Samuel and Tamar Kaswan moved to Milwaukee with their three young sons in September. But while they have been settling into their new home in Bayside, they have grown increasingly alarmed about conditions facing their parents, other family members and friends in their native Caracas, Venezuela.
In an increasingly anti-Semitic and unstable political and economic climate, attacks on Jews there are escalating.

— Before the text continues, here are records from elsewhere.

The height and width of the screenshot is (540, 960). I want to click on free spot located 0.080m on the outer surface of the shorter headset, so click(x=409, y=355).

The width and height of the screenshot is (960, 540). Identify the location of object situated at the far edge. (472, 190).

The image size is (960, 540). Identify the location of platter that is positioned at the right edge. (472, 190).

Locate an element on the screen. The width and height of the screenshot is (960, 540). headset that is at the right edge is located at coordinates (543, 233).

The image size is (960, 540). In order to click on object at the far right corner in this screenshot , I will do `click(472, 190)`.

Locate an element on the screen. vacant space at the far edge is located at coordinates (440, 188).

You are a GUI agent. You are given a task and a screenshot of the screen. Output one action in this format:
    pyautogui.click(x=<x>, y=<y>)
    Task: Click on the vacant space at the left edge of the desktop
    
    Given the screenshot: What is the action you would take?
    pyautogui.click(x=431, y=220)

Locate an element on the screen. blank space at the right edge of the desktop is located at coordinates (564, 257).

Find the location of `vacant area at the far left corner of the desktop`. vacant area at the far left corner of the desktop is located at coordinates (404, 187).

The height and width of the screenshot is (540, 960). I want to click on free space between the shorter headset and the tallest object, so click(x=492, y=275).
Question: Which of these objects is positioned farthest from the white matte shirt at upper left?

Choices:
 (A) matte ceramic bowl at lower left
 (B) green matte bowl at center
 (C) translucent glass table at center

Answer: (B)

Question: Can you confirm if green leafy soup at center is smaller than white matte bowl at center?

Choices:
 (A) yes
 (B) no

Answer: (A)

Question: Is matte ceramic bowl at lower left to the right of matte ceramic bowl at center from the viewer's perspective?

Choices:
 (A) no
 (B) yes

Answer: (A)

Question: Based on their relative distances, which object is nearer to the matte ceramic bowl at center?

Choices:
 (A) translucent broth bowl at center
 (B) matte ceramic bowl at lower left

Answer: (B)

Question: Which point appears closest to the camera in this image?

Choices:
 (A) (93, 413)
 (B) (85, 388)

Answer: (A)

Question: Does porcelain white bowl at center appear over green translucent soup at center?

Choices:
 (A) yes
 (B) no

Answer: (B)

On Shabbat two weeks ago, in one of the worst manifestations of this trend, a group of some 15 “heavily armed men” broke into the Tiferet Israel Sephardic synagogue in Caracas.
During a five hour raid, Torah scrolls were damaged, prayer books ripped apart and anti-Semitic graffiti like “death to all” and “Jews get out” were sprayed on the walls.

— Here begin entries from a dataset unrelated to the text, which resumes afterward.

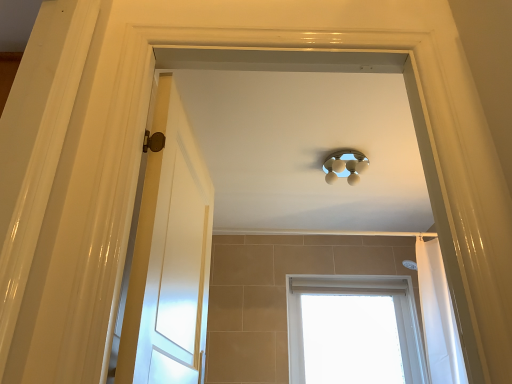 Question: From the image's perspective, is white fabric shower curtain at right located above white wooden door at left?

Choices:
 (A) no
 (B) yes

Answer: (A)

Question: Is white fabric shower curtain at right positioned far away from white wooden door at left?

Choices:
 (A) yes
 (B) no

Answer: (A)

Question: From a real-world perspective, is white fabric shower curtain at right below white wooden door at left?

Choices:
 (A) no
 (B) yes

Answer: (A)

Question: Is white fabric shower curtain at right at the left side of white wooden door at left?

Choices:
 (A) yes
 (B) no

Answer: (B)

Question: Is white fabric shower curtain at right not inside white wooden door at left?

Choices:
 (A) yes
 (B) no

Answer: (A)

Question: In terms of height, does white wooden door at left look taller or shorter compared to white plastic window at lower center?

Choices:
 (A) tall
 (B) short

Answer: (A)

Question: Based on their sizes in the image, would you say white wooden door at left is bigger or smaller than white plastic window at lower center?

Choices:
 (A) big
 (B) small

Answer: (B)

Question: Is white wooden door at left to the left or to the right of white plastic window at lower center in the image?

Choices:
 (A) right
 (B) left

Answer: (B)

Question: From the image's perspective, relative to white plastic window at lower center, is white wooden door at left above or below?

Choices:
 (A) below
 (B) above

Answer: (B)

Question: From a real-world perspective, is white fabric shower curtain at right physically located above or below white plastic window at lower center?

Choices:
 (A) below
 (B) above

Answer: (B)

Question: Is white fabric shower curtain at right wider or thinner than white plastic window at lower center?

Choices:
 (A) wide
 (B) thin

Answer: (A)

Question: In terms of size, does white fabric shower curtain at right appear bigger or smaller than white plastic window at lower center?

Choices:
 (A) big
 (B) small

Answer: (B)

Question: Is white fabric shower curtain at right in front of or behind white plastic window at lower center in the image?

Choices:
 (A) behind
 (B) front

Answer: (B)

Question: Would you say white wooden door at left is inside or outside white fabric shower curtain at right?

Choices:
 (A) outside
 (B) inside

Answer: (A)

Question: From the image's perspective, relative to white fabric shower curtain at right, is white wooden door at left above or below?

Choices:
 (A) below
 (B) above

Answer: (B) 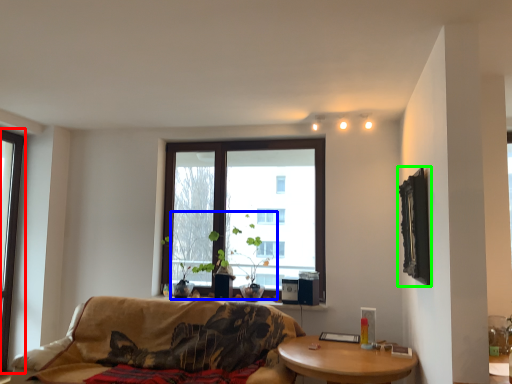 Question: Considering the real-world distances, which object is farthest from window (highlighted by a red box)? plant (highlighted by a blue box) or picture frame (highlighted by a green box)?

Choices:
 (A) plant
 (B) picture frame

Answer: (B) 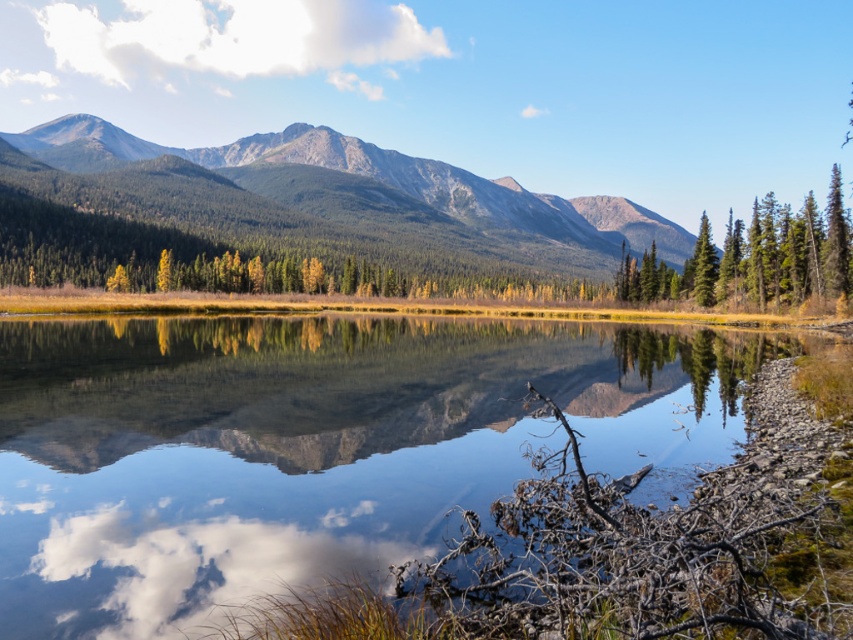 Is clear water at center positioned in front of green matte tree at upper right?

Yes.

Is clear water at center below green matte tree at upper right?

Correct, clear water at center is located below green matte tree at upper right.

Between point (38, 340) and point (778, 288), which one is positioned behind?

The point (778, 288) is behind.

This screenshot has width=853, height=640. What are the coordinates of `clear water at center` in the screenshot? It's located at (312, 445).

This screenshot has width=853, height=640. I want to click on clear water at center, so click(x=312, y=445).

Is clear water at center positioned at the back of white fluffy cloud at upper left?

No, clear water at center is closer to the viewer.

Who is more distant from viewer, (12, 371) or (184, 40)?

Point (184, 40)

You are a GUI agent. You are given a task and a screenshot of the screen. Output one action in this format:
    pyautogui.click(x=<x>, y=<y>)
    Task: Click on the clear water at center
    
    Given the screenshot: What is the action you would take?
    pyautogui.click(x=312, y=445)

Between green forested mountain range at upper left and green matte tree at upper right, which one has less height?

Standing shorter between the two is green matte tree at upper right.

Measure the distance from green forested mountain range at upper left to green matte tree at upper right.

They are 252.98 meters apart.

Is point (287, 138) behind point (767, 288)?

That is True.

You are a GUI agent. You are given a task and a screenshot of the screen. Output one action in this format:
    pyautogui.click(x=<x>, y=<y>)
    Task: Click on the green forested mountain range at upper left
    Image resolution: width=853 pixels, height=640 pixels.
    Given the screenshot: What is the action you would take?
    pyautogui.click(x=392, y=180)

Computers with the private data, names, addresses and financial information of Venezuelan Jews were also seized. [See article in last week’s Chronicle.]
Political and economic stability have been in decline since President Hugo Chavez was elected in 1998, and anti-Semitism has been on the upswing. These conditions have caused the Jewish community to leave the country in large numbers in the last decade.

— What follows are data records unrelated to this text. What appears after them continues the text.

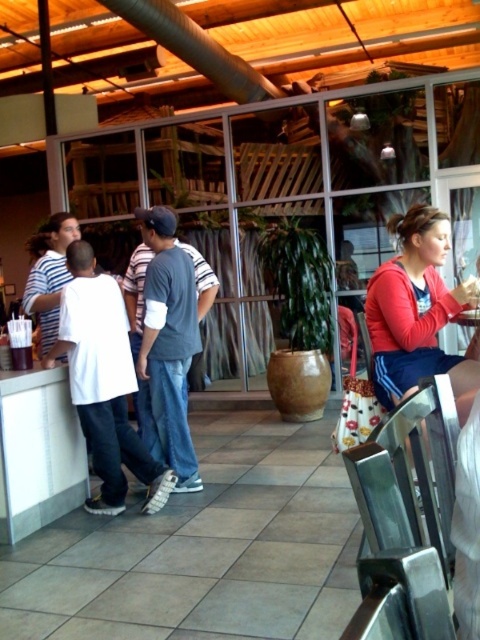 You are a customer sitting at a table in the center of the room and you see a red fleece jacket at right and a gray cotton shirt at center. Which clothing item is closer to your left side?

The gray cotton shirt at center is closer to your left side because it is positioned at the center, while the red fleece jacket at right is further to the right. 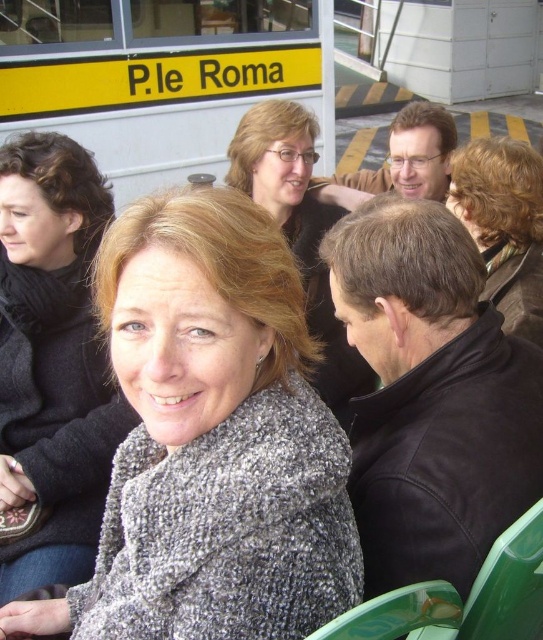 Question: Based on their relative distances, which object is farther from the smooth black jacket at center?

Choices:
 (A) dark brown hair at upper right
 (B) gray knitted shawl at center
 (C) gray textured scarf at center

Answer: (B)

Question: Does gray textured scarf at center lie behind dark brown hair at upper right?

Choices:
 (A) no
 (B) yes

Answer: (A)

Question: Which point is closer to the camera?

Choices:
 (A) (308, 150)
 (B) (123, 410)

Answer: (B)

Question: Can you confirm if gray textured scarf at center is wider than smooth black jacket at center?

Choices:
 (A) yes
 (B) no

Answer: (B)

Question: Does smooth black jacket at center have a greater width compared to dark brown hair at upper right?

Choices:
 (A) no
 (B) yes

Answer: (B)

Question: Which is farther from the gray textured scarf at center?

Choices:
 (A) dark brown hair at upper right
 (B) smooth black jacket at center

Answer: (A) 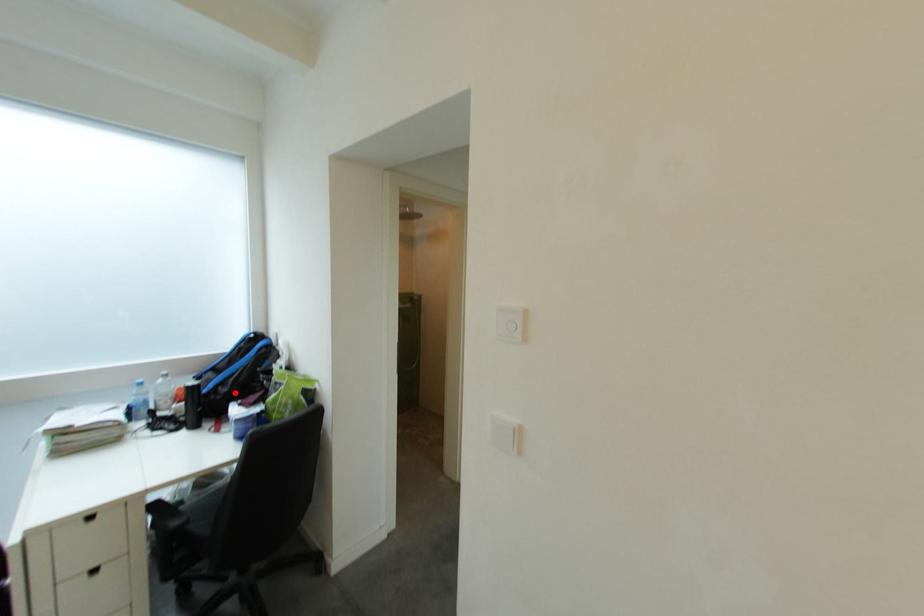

Though the exact extent of this exodus varies by report, Kaswan said he thought Venezuelan Jewry numbered about 20,000 when he was growing up and some reports say it may be half of that now.
Of his six closest friends, he said, four now live in Miami, one in Canada and only one remains in Caracas.
He is naturally worried about the safety of his parents and confers with his siblings, reads Venezuelan news sources online and speaks with friends in Miami continuously, he said.
His brother, a physician in Boston, helped to organize a rally outside the Venezuelan Consulate in New York.
But Kaswan doesn’t have much faith that his parents will join their children in the U.S. “They don’t really want to leave.”
Kaswan, 42, said he was aware of isolated anti-Semitic incidents in Caracas during the years he was growing up there. But he remembers his childhood and youth as happy and secure. Being Jewish in Caracas placed him in “a little world,” he said.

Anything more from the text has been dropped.